» **Listed entries**
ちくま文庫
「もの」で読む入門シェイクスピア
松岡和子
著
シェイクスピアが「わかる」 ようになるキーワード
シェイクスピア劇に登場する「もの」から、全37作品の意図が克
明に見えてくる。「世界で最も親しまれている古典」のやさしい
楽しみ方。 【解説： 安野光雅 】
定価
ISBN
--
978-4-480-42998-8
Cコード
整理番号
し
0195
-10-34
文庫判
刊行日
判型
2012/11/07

==

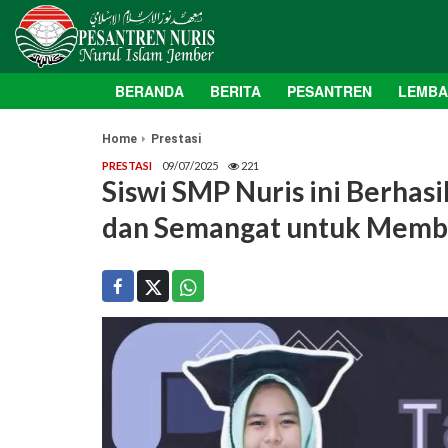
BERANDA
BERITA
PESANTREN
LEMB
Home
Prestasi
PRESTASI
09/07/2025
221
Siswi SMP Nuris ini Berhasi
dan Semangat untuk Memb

==

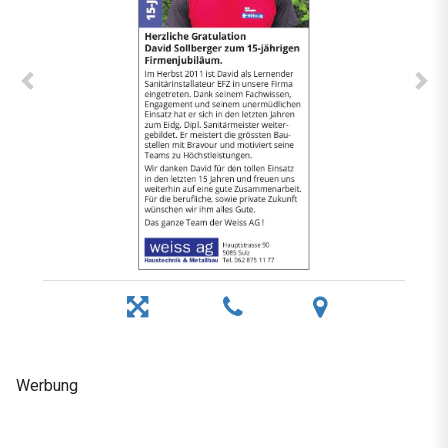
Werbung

» **Activity**
Look above for the line holding "Siswi SMP Nuris ini Berhasi". Print it and every line after it, exactly, through the line holding "dan Semangat untuk Memb".

» **Written answer**
Siswi SMP Nuris ini Berhasi
dan Semangat untuk Memb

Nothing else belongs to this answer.